Ein anderes Beispiel. Eins, das die Autonomie des Lexus GS sehr plastisch herausarbeitet, erprobt im schönen Katalonien. Ins schöne Katalonien nämlich hatte die Firma Toyota geladen, um dort seinen Ableger Lexus vorzustellen. Warum dort? Genauso gut könnte man die Frage stellen: Warum dort nicht? Autofirmen laden immer in schöne Gegenden und bieten schönes Ambiente. Das hat mutmaßlich etwas mit der Laune der professionellen Autotester zu tun. Zurück zum Lexus.

Der kleine Mann fuhr also in Barcelona am Museu de les Aiges los und stellte auf der Autobahn 130 Km/h ein (wie man das macht, muss hier nicht erläutert werden, das steht in der Gebrauchsanweisung und um ehrlich zu sein: Der kleine Mann ließ einstellen, er ist technisch nicht so versiert). Im Grunde genommen war damit seine fahrerische Arbeit erledigt. Per Radar misst das Auto den Abstand zum Vordermann. Und wenn das Auto dem zu nahe kommt, bremst es automatisch ab. Einfach so. Danke, Auto. Der kleine Mann wollte aber nicht hinter dem Vordermann herzuckeln. Also scherte er auf die linke Spur aus – das Lenkrad muss der Fahrer noch selber bedienen, in dem Punkt ist die Technik noch etwas rückständig – und ohne zu Meckern und ohne, dass der kleine Mann den Fuß aufs Gaspedal stellen musste, beschleunigte das Auto wieder auf 130 Km/h. Einfach so. Danke Auto. Man könnte beim GS 430 auch auf 250 Km/h stellen, da würde sich das Auto auch nicht beschweren. Die Selbstständigkeit hat einen Namen: Adaptive Cruise Control, oder wie wir Autotester sagen ACC.

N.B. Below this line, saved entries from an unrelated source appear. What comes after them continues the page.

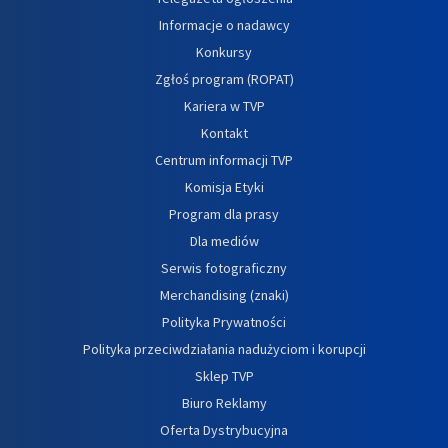
Informacje o nadawcy
Konkursy
Zgłoś program (ROPAT)
Kariera w TVP
Kontakt
Centrum informacji TVP
Komisja Etyki
Program dla prasy
Dla mediów
Serwis fotograficzny
Merchandising (znaki)
Polityka Prywatności
Polityka przeciwdziałania nadużyciom i korupcji
Sklep TVP
Biuro Reklamy
Oferta Dystrybucyjna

Und so ging es dahin nach Sant Vicenc de Castallet zum Circuito de Can Prado, einem Testkurs im Landesinneren. Etwas unschön ist, dass man während der Fahrt als Fahrer kein Nickerchen machen kann. Man kann auch kein gutes Buch lesen. Fährt das Auto nämlich auf einen Stau auf, versagt der Radar, Vollbremsung kann das Auto noch nicht selbstständig, herrje, denkt sich der kleine Mann, muss man denn alles selber machen. Wenigstens warnt das Auto rechtzeitig, strafft den Gurt, erhöht den Bremsdruck und aus irgendeinem technischen Grund, bleibt das Auto auch bei der stärksten Bremsung immer in der Waage. Ist ja wohl auch das mindeste, was man verlangen kann. Wir Autotester nennen das Pre-Crash Safety System PCS.

Dann gibt es im Lexus GS noch ABS, EBD, BA, TRC, VSC und VGRS. Der kleine Mann mag das jetzt im Einzelnen nicht alles erläutern, das verstehen eh nur wir Autotester. Nur soviel: Es hat was mit einer automatischen Stotterbremse zu tun, mit einem Schleuderschutzprogramm und mit einer Lenkung, die selbstständig Lenkfehler des Fahrers ausgleicht. Mit anderen Worten: Man kann um die Kurve rasen und schleudert trotzdem nicht. Oder man kann sich die Nase putzen, wenn man auf nassem Laub eine Vollbremsung machen muss, das Auto bleibt trotzdem in der Spur, das Lenkrad zuckt nicht einmal. Wenn das Auto jetzt noch waschen und bügeln könnte, wäre es perfekt. Musik machen kann es nämlich schon, es gibt einen Sechsfach-CD-Wechsler. Und dieses furchtbar lästige Schlüssel-in-das-Schloss-stecken-und-umdrehen braucht’s beim Lexus GS auch nicht. Zugegeben, der kleine Mann hat etwas länger gebraucht, um den Startknopf zu finden.

Nun zum Design. Da gehen die Meinungen zwischen Hersteller und kleinem Mann doch arg auseinander. Der Hersteller sagt, dass der Kotflügel die Biegung des Zen-Bogens aufnimmt. Der kleine Mann sagt, nö, tut er nicht. Insgesamt sei dem Design die Zeremonie der fernöstlichen Teezubereitung zu Grunde gelegt worden, sagt der Hersteller. Jaaa, im Ledersitz vielleicht, oder in den Armaturen. Aber sonst doch nicht. Man ziele mit dem Lexus GS auf den gebildeten Besserverdiener als Käuferschicht, „ja, wenn man so will auf den FDP-Wähler“ sagt der Pressesprecher. Im vergangenen Jahr wurden 2566 Lexusse (oder sagt man Lexi) in Deutschland verkauft. Da müsste Westerwelle ein wenig nachlegen. Immerhin passt eine Golftasche leicht in den Kofferraum. Oder ein Sattel.

Der Lexus GS 430 hat den kleinen Mann dann wieder nach Barcelona gefahren, ins traumschöne Hotel Casa Fuster auf dem Passeig de Gracia. Es hat sich nicht einmal verfahren. Danke Auto. Eine gemeinsame Zukunft aber haben der kleine Mann und der Lexus gewiss nicht. Zum einen hat der kleine Mann keine Golftasche und keinen Sattel, die FDP wählt er garantiert nicht. Und, vor allen Dingen: Wenn alles perfekt ist in einem Auto und alles Luxus, wo ist denn dann die Seele?